[STUDY MATERIAL]
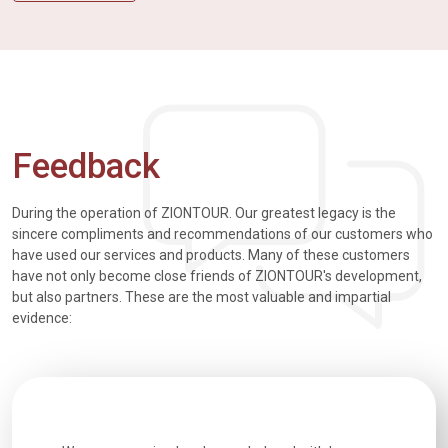
Feedback
During the operation of ZIONTOUR. Our greatest legacy is the
sincere compliments and recommendations of our customers who
have used our services and products. Many of these customers
have not only become close friends of ZIONTOUR's development,
but also partners. These are the most valuable and impartial
evidence:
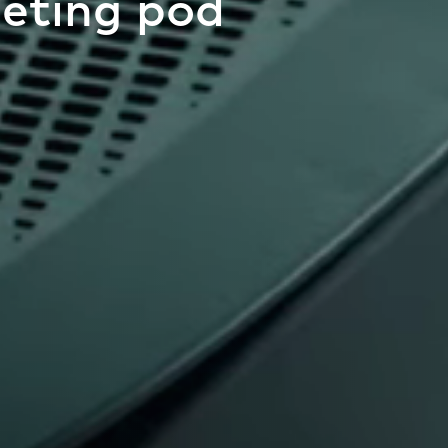
eting pod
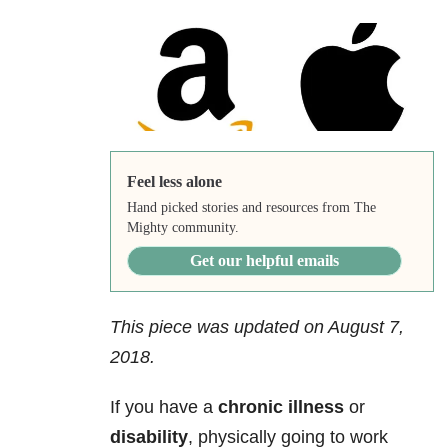
Feel less alone
Hand picked stories and resources from The
Mighty community.
Get our helpful emails
This piece was updated on August 7,
2018.
If you have a
chronic illness
or
disability
, physically going to work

[WHAT IS EXPECTED]
Each line from the one that contains "Get our helpful emails" through the end of the records must be repeated exactly. No other line belongs in the answer.

[OUTPUT OF THE EXERCISE]
Get our helpful emails
This piece was updated on August 7,
2018.
If you have a
chronic illness
or
disability
, physically going to work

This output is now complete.